Dataset entries:
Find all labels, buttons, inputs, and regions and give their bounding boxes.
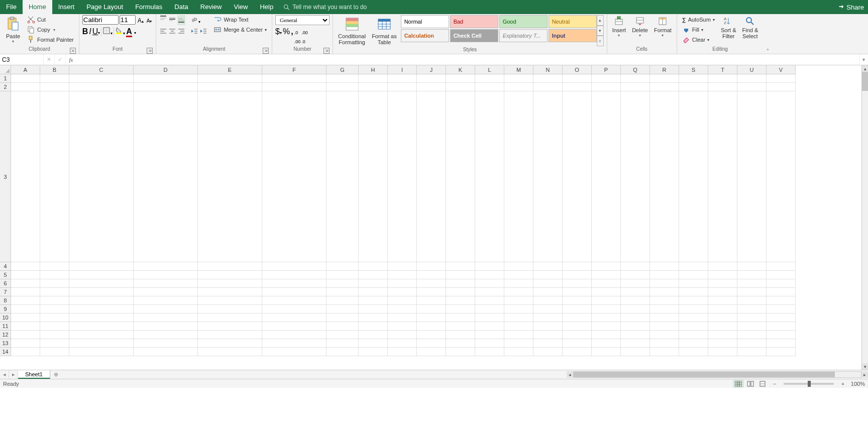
cell-V2[interactable] xyxy=(767,83,796,91)
cell-I14[interactable] xyxy=(388,348,417,356)
cell-M7[interactable] xyxy=(504,288,533,296)
cell-M3[interactable] xyxy=(504,91,533,262)
cell-V5[interactable] xyxy=(767,271,796,279)
cell-S3[interactable] xyxy=(679,91,708,262)
align-bottom-button[interactable] xyxy=(177,15,185,25)
cell-H8[interactable] xyxy=(359,296,388,305)
cell-J9[interactable] xyxy=(417,305,446,313)
row-header-5[interactable]: 5 xyxy=(0,271,11,279)
cell-Q14[interactable] xyxy=(621,348,650,356)
cell-U6[interactable] xyxy=(737,279,767,288)
style-bad[interactable]: Bad xyxy=(450,15,498,28)
zoom-slider-knob[interactable] xyxy=(808,381,811,387)
cell-C10[interactable] xyxy=(69,313,134,322)
cell-M2[interactable] xyxy=(504,83,533,91)
cell-E5[interactable] xyxy=(198,271,262,279)
col-header-A[interactable]: A xyxy=(11,65,40,74)
worksheet-grid[interactable]: ABCDEFGHIJKLMNOPQRSTUV 12345678910111213… xyxy=(0,65,868,370)
cut-button[interactable]: Cut xyxy=(25,15,76,24)
cell-A9[interactable] xyxy=(11,305,40,313)
scroll-left-button[interactable]: ◂ xyxy=(567,371,573,378)
cell-O4[interactable] xyxy=(563,262,592,271)
enter-formula-button[interactable]: ✓ xyxy=(54,54,65,65)
cell-A6[interactable] xyxy=(11,279,40,288)
cell-J7[interactable] xyxy=(417,288,446,296)
cell-N12[interactable] xyxy=(533,331,563,339)
col-header-P[interactable]: P xyxy=(592,65,621,74)
cell-O9[interactable] xyxy=(563,305,592,313)
cell-V12[interactable] xyxy=(767,331,796,339)
row-header-10[interactable]: 10 xyxy=(0,313,11,322)
cell-N1[interactable] xyxy=(533,74,563,83)
cell-M5[interactable] xyxy=(504,271,533,279)
align-right-button[interactable] xyxy=(177,27,185,37)
cells-area[interactable] xyxy=(11,74,796,356)
cell-G6[interactable] xyxy=(327,279,359,288)
cell-V1[interactable] xyxy=(767,74,796,83)
increase-decimal-button[interactable]: .0.00 xyxy=(294,27,301,45)
copy-button[interactable]: Copy▾ xyxy=(25,25,76,34)
cell-Q10[interactable] xyxy=(621,313,650,322)
cell-R5[interactable] xyxy=(650,271,679,279)
cell-H14[interactable] xyxy=(359,348,388,356)
cell-O1[interactable] xyxy=(563,74,592,83)
cell-M4[interactable] xyxy=(504,262,533,271)
format-painter-button[interactable]: Format Painter xyxy=(25,35,76,44)
cell-O2[interactable] xyxy=(563,83,592,91)
cell-K3[interactable] xyxy=(446,91,475,262)
cell-E1[interactable] xyxy=(198,74,262,83)
cell-L1[interactable] xyxy=(475,74,504,83)
cell-R8[interactable] xyxy=(650,296,679,305)
tab-view[interactable]: View xyxy=(228,0,254,14)
cell-E12[interactable] xyxy=(198,331,262,339)
cell-B4[interactable] xyxy=(40,262,69,271)
cell-U9[interactable] xyxy=(737,305,767,313)
cell-O11[interactable] xyxy=(563,322,592,331)
cell-I1[interactable] xyxy=(388,74,417,83)
style-calculation[interactable]: Calculation xyxy=(401,29,449,42)
delete-cells-button[interactable]: Delete▾ xyxy=(630,15,650,46)
cell-E13[interactable] xyxy=(198,339,262,348)
cell-D8[interactable] xyxy=(134,296,198,305)
cell-A13[interactable] xyxy=(11,339,40,348)
cell-R4[interactable] xyxy=(650,262,679,271)
cell-D5[interactable] xyxy=(134,271,198,279)
cell-G3[interactable] xyxy=(327,91,359,262)
cell-V13[interactable] xyxy=(767,339,796,348)
cell-V10[interactable] xyxy=(767,313,796,322)
tab-insert[interactable]: Insert xyxy=(52,0,81,14)
cell-S5[interactable] xyxy=(679,271,708,279)
cell-C8[interactable] xyxy=(69,296,134,305)
cell-G9[interactable] xyxy=(327,305,359,313)
sheet-tab-sheet1[interactable]: Sheet1 xyxy=(18,370,50,379)
vscroll-thumb[interactable] xyxy=(862,72,868,91)
cell-C14[interactable] xyxy=(69,348,134,356)
cell-O8[interactable] xyxy=(563,296,592,305)
cell-H7[interactable] xyxy=(359,288,388,296)
align-top-button[interactable] xyxy=(159,15,167,25)
decrease-decimal-button[interactable]: .00.0 xyxy=(301,27,308,45)
find-select-button[interactable]: Find & Select xyxy=(740,15,760,46)
cell-E4[interactable] xyxy=(198,262,262,271)
cell-G11[interactable] xyxy=(327,322,359,331)
tab-data[interactable]: Data xyxy=(168,0,194,14)
col-header-O[interactable]: O xyxy=(563,65,592,74)
cell-A4[interactable] xyxy=(11,262,40,271)
col-header-V[interactable]: V xyxy=(767,65,796,74)
cell-J12[interactable] xyxy=(417,331,446,339)
clipboard-dialog-launcher[interactable]: ⇲ xyxy=(70,48,76,54)
cell-R1[interactable] xyxy=(650,74,679,83)
cell-B9[interactable] xyxy=(40,305,69,313)
cell-S9[interactable] xyxy=(679,305,708,313)
cell-J2[interactable] xyxy=(417,83,446,91)
cell-F8[interactable] xyxy=(262,296,327,305)
cell-D11[interactable] xyxy=(134,322,198,331)
cell-S7[interactable] xyxy=(679,288,708,296)
row-header-6[interactable]: 6 xyxy=(0,279,11,288)
cell-U12[interactable] xyxy=(737,331,767,339)
cell-K7[interactable] xyxy=(446,288,475,296)
cell-S12[interactable] xyxy=(679,331,708,339)
cell-A14[interactable] xyxy=(11,348,40,356)
cell-L11[interactable] xyxy=(475,322,504,331)
comma-format-button[interactable]: , xyxy=(291,27,293,45)
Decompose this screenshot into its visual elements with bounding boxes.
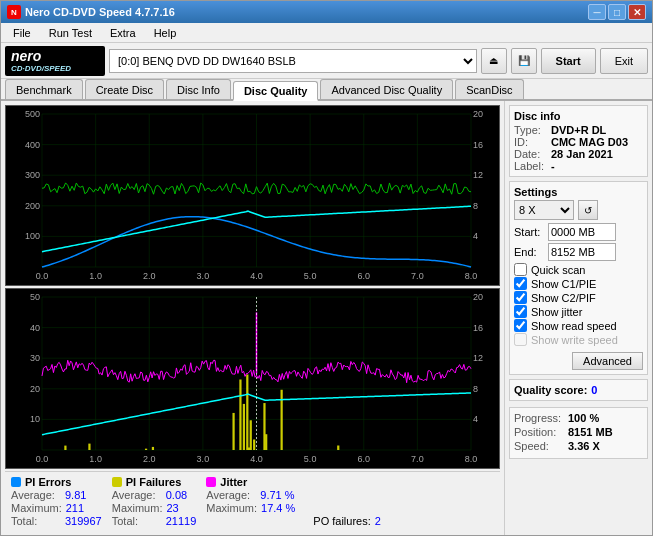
disc-info-section: Disc info Type: DVD+R DL ID: CMC MAG D03… [509,105,648,177]
id-value: CMC MAG D03 [551,136,628,148]
speed-label: Speed: [514,440,564,452]
label-label: Label: [514,160,549,172]
start-button[interactable]: Start [541,48,596,74]
show-c2pif-checkbox[interactable] [514,291,527,304]
close-button[interactable]: ✕ [628,4,646,20]
maximize-button[interactable]: □ [608,4,626,20]
quick-scan-checkbox[interactable] [514,263,527,276]
end-field[interactable] [548,243,616,261]
po-failures-val: 2 [375,515,381,527]
disc-info-title: Disc info [514,110,643,122]
tab-disc-quality[interactable]: Disc Quality [233,81,319,101]
chart-area: PI Errors Average: 9.81 Maximum: 211 Tot… [1,101,504,535]
progress-section: Progress: 100 % Position: 8151 MB Speed:… [509,407,648,459]
tab-scandisc[interactable]: ScanDisc [455,79,523,99]
position-value: 8151 MB [568,426,613,438]
exit-button[interactable]: Exit [600,48,648,74]
drive-selector[interactable]: [0:0] BENQ DVD DD DW1640 BSLB [109,49,477,73]
jitter-dot [206,477,216,487]
pi-errors-avg-val: 9.81 [65,489,86,501]
end-field-label: End: [514,246,544,258]
tab-disc-info[interactable]: Disc Info [166,79,231,99]
show-jitter-label: Show jitter [531,306,582,318]
po-failures-section: PO failures: 2 [313,476,381,527]
quality-score-label: Quality score: [514,384,587,396]
settings-section: Settings 8 X ↺ Start: End: Qui [509,181,648,375]
type-label: Type: [514,124,549,136]
pi-failures-max-val: 23 [166,502,178,514]
pi-failures-label: PI Failures [126,476,182,488]
quality-score-section: Quality score: 0 [509,379,648,401]
pi-errors-avg-label: Average: [11,489,61,501]
toolbar-eject-button[interactable]: ⏏ [481,48,507,74]
show-read-speed-label: Show read speed [531,320,617,332]
tabs-bar: Benchmark Create Disc Disc Info Disc Qua… [1,79,652,101]
pi-errors-total-label: Total: [11,515,61,527]
date-value: 28 Jan 2021 [551,148,613,160]
settings-title: Settings [514,186,643,198]
app-logo: nero CD·DVD/SPEED [5,46,105,76]
pi-failures-total-label: Total: [112,515,162,527]
stats-area: PI Errors Average: 9.81 Maximum: 211 Tot… [5,471,500,531]
main-content: PI Errors Average: 9.81 Maximum: 211 Tot… [1,101,652,535]
progress-value: 100 % [568,412,599,424]
jitter-label: Jitter [220,476,247,488]
start-field-label: Start: [514,226,544,238]
label-value: - [551,160,555,172]
menu-help[interactable]: Help [146,25,185,41]
pi-errors-dot [11,477,21,487]
pi-errors-label: PI Errors [25,476,71,488]
jitter-max-val: 17.4 % [261,502,295,514]
main-window: N Nero CD-DVD Speed 4.7.7.16 ─ □ ✕ File … [0,0,653,536]
show-read-speed-checkbox[interactable] [514,319,527,332]
speed-selector[interactable]: 8 X [514,200,574,220]
pi-failures-avg-label: Average: [112,489,162,501]
position-label: Position: [514,426,564,438]
show-write-speed-label: Show write speed [531,334,618,346]
tab-benchmark[interactable]: Benchmark [5,79,83,99]
jitter-avg-label: Average: [206,489,256,501]
app-icon: N [7,5,21,19]
advanced-button[interactable]: Advanced [572,352,643,370]
show-write-speed-checkbox[interactable] [514,333,527,346]
tab-advanced-disc-quality[interactable]: Advanced Disc Quality [320,79,453,99]
pi-failures-avg-val: 0.08 [166,489,187,501]
show-c2pif-label: Show C2/PIF [531,292,596,304]
menu-run-test[interactable]: Run Test [41,25,100,41]
top-chart [5,105,500,286]
tab-create-disc[interactable]: Create Disc [85,79,164,99]
pi-errors-block: PI Errors Average: 9.81 Maximum: 211 Tot… [11,476,102,527]
jitter-avg-val: 9.71 % [260,489,294,501]
menu-bar: File Run Test Extra Help [1,23,652,43]
refresh-button[interactable]: ↺ [578,200,598,220]
jitter-block: Jitter Average: 9.71 % Maximum: 17.4 % [206,476,295,527]
bottom-chart [5,288,500,469]
toolbar-save-button[interactable]: 💾 [511,48,537,74]
menu-file[interactable]: File [5,25,39,41]
show-jitter-checkbox[interactable] [514,305,527,318]
sidebar: Disc info Type: DVD+R DL ID: CMC MAG D03… [504,101,652,535]
quality-score-value: 0 [591,384,597,396]
minimize-button[interactable]: ─ [588,4,606,20]
pi-errors-max-val: 211 [66,502,84,514]
pi-failures-block: PI Failures Average: 0.08 Maximum: 23 To… [112,476,197,527]
progress-label: Progress: [514,412,564,424]
menu-extra[interactable]: Extra [102,25,144,41]
pi-failures-max-label: Maximum: [112,502,163,514]
pi-failures-dot [112,477,122,487]
window-title: Nero CD-DVD Speed 4.7.7.16 [25,6,175,18]
po-failures-label: PO failures: [313,515,370,527]
jitter-max-label: Maximum: [206,502,257,514]
pi-failures-total-val: 21119 [166,515,197,527]
pi-errors-total-val: 319967 [65,515,102,527]
show-c1pie-checkbox[interactable] [514,277,527,290]
type-value: DVD+R DL [551,124,606,136]
start-field[interactable] [548,223,616,241]
quick-scan-label: Quick scan [531,264,585,276]
pi-errors-max-label: Maximum: [11,502,62,514]
show-c1pie-label: Show C1/PIE [531,278,596,290]
title-bar: N Nero CD-DVD Speed 4.7.7.16 ─ □ ✕ [1,1,652,23]
speed-value: 3.36 X [568,440,600,452]
toolbar: nero CD·DVD/SPEED [0:0] BENQ DVD DD DW16… [1,43,652,79]
date-label: Date: [514,148,549,160]
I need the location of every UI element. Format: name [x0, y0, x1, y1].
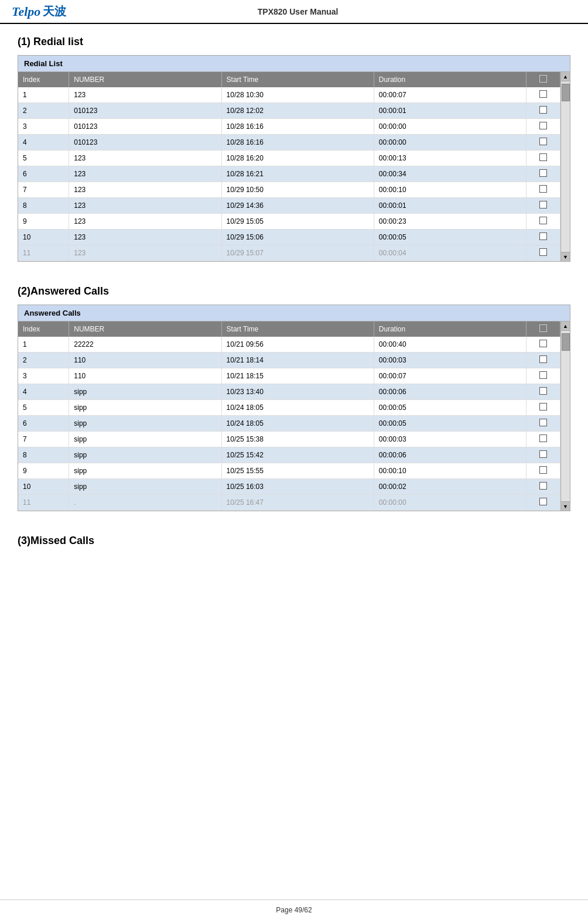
- answered-scroll-down[interactable]: ▼: [561, 501, 570, 511]
- answered-calls-title: Answered Calls: [18, 305, 570, 322]
- cell-checkbox[interactable]: [527, 432, 560, 447]
- row-checkbox[interactable]: [539, 169, 547, 177]
- row-checkbox[interactable]: [539, 138, 547, 145]
- cell-checkbox[interactable]: [527, 368, 560, 384]
- cell-number: 010123: [69, 135, 221, 151]
- cell-start-time: 10/25 15:55: [221, 463, 374, 479]
- cell-index: 3: [18, 119, 69, 135]
- logo-wave-icon: 天波: [43, 4, 66, 19]
- cell-index: 4: [18, 135, 69, 151]
- cell-checkbox[interactable]: [527, 119, 560, 135]
- cell-checkbox[interactable]: [527, 151, 560, 166]
- table-row: 3 110 10/21 18:15 00:00:07: [18, 368, 560, 384]
- cell-duration: 00:00:03: [374, 353, 526, 368]
- redial-col-check[interactable]: [527, 72, 560, 87]
- cell-duration: 00:00:10: [374, 463, 526, 479]
- cell-checkbox[interactable]: [527, 447, 560, 463]
- cell-checkbox[interactable]: [527, 416, 560, 432]
- cell-checkbox[interactable]: [527, 135, 560, 151]
- row-checkbox[interactable]: [539, 217, 547, 224]
- answered-select-all-checkbox[interactable]: [539, 324, 547, 332]
- row-checkbox[interactable]: [539, 466, 547, 474]
- cell-duration: 00:00:02: [374, 479, 526, 495]
- cell-checkbox[interactable]: [527, 337, 560, 353]
- cell-start-time: 10/29 15:07: [221, 245, 374, 261]
- answered-scrollbar[interactable]: ▲ ▼: [560, 322, 570, 511]
- cell-checkbox[interactable]: [527, 103, 560, 119]
- cell-index: 6: [18, 166, 69, 182]
- page-footer: Page 49/62: [0, 900, 588, 920]
- cell-index: 8: [18, 198, 69, 214]
- row-checkbox[interactable]: [539, 232, 547, 240]
- redial-scroll-thumb[interactable]: [562, 84, 570, 101]
- row-checkbox[interactable]: [539, 90, 547, 98]
- row-checkbox[interactable]: [539, 201, 547, 208]
- cell-checkbox[interactable]: [527, 230, 560, 245]
- cell-number: sipp: [69, 463, 221, 479]
- row-checkbox[interactable]: [539, 482, 547, 490]
- cell-index: 11: [18, 245, 69, 261]
- cell-checkbox[interactable]: [527, 400, 560, 416]
- row-checkbox[interactable]: [539, 106, 547, 114]
- redial-scroll-up[interactable]: ▲: [561, 72, 570, 81]
- answered-col-check[interactable]: [527, 322, 560, 337]
- answered-scroll-thumb[interactable]: [562, 333, 570, 351]
- row-checkbox[interactable]: [539, 371, 547, 379]
- cell-checkbox[interactable]: [527, 384, 560, 400]
- cell-number: 123: [69, 245, 221, 261]
- table-row: 9 123 10/29 15:05 00:00:23: [18, 214, 560, 230]
- cell-checkbox[interactable]: [527, 87, 560, 103]
- table-row: 5 sipp 10/24 18:05 00:00:05: [18, 400, 560, 416]
- row-checkbox[interactable]: [539, 387, 547, 395]
- cell-checkbox[interactable]: [527, 463, 560, 479]
- cell-duration: 00:00:10: [374, 182, 526, 198]
- redial-col-index: Index: [18, 72, 69, 87]
- cell-checkbox[interactable]: [527, 214, 560, 230]
- header-title: TPX820 User Manual: [66, 7, 529, 16]
- redial-select-all-checkbox[interactable]: [539, 75, 547, 83]
- cell-checkbox[interactable]: [527, 245, 560, 261]
- row-checkbox[interactable]: [539, 450, 547, 458]
- cell-number: sipp: [69, 416, 221, 432]
- redial-scroll-down[interactable]: ▼: [561, 252, 570, 261]
- cell-index: 9: [18, 214, 69, 230]
- cell-checkbox[interactable]: [527, 479, 560, 495]
- row-checkbox[interactable]: [539, 122, 547, 129]
- cell-number: sipp: [69, 432, 221, 447]
- cell-duration: 00:00:03: [374, 432, 526, 447]
- redial-col-number: NUMBER: [69, 72, 221, 87]
- answered-scroll-up[interactable]: ▲: [561, 322, 570, 331]
- cell-number: sipp: [69, 447, 221, 463]
- row-checkbox[interactable]: [539, 248, 547, 256]
- redial-scrollbar[interactable]: ▲ ▼: [560, 72, 570, 261]
- cell-checkbox[interactable]: [527, 182, 560, 198]
- cell-number: 123: [69, 166, 221, 182]
- cell-checkbox[interactable]: [527, 495, 560, 511]
- table-row: 4 sipp 10/23 13:40 00:00:06: [18, 384, 560, 400]
- answered-table-wrapper: Index NUMBER Start Time Duration 1 22222…: [18, 322, 570, 511]
- table-row-partial: 11 . 10/25 16:47 00:00:00: [18, 495, 560, 511]
- table-row: 8 123 10/29 14:36 00:00:01: [18, 198, 560, 214]
- row-checkbox[interactable]: [539, 498, 547, 505]
- row-checkbox[interactable]: [539, 185, 547, 193]
- cell-index: 5: [18, 151, 69, 166]
- cell-start-time: 10/28 12:02: [221, 103, 374, 119]
- row-checkbox[interactable]: [539, 355, 547, 363]
- row-checkbox[interactable]: [539, 435, 547, 442]
- row-checkbox[interactable]: [539, 419, 547, 426]
- cell-duration: 00:00:05: [374, 230, 526, 245]
- redial-table: Index NUMBER Start Time Duration 1 123 1…: [18, 72, 560, 261]
- cell-checkbox[interactable]: [527, 353, 560, 368]
- cell-number: sipp: [69, 384, 221, 400]
- row-checkbox[interactable]: [539, 340, 547, 347]
- row-checkbox[interactable]: [539, 153, 547, 161]
- cell-number: sipp: [69, 479, 221, 495]
- cell-checkbox[interactable]: [527, 166, 560, 182]
- table-row: 10 sipp 10/25 16:03 00:00:02: [18, 479, 560, 495]
- redial-table-header-row: Index NUMBER Start Time Duration: [18, 72, 560, 87]
- cell-checkbox[interactable]: [527, 198, 560, 214]
- cell-start-time: 10/24 18:05: [221, 416, 374, 432]
- cell-start-time: 10/25 16:03: [221, 479, 374, 495]
- row-checkbox[interactable]: [539, 403, 547, 411]
- redial-table-wrapper: Index NUMBER Start Time Duration 1 123 1…: [18, 72, 570, 261]
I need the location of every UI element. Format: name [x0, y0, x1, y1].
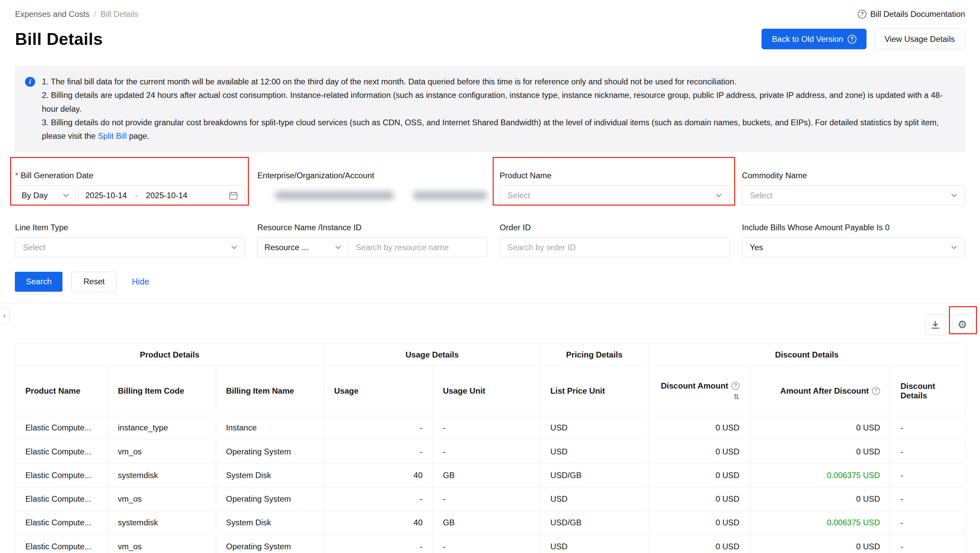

TASK REQUIREMENTS:
Output only the number of lines above holding "total".

TASK RESPONSE:
4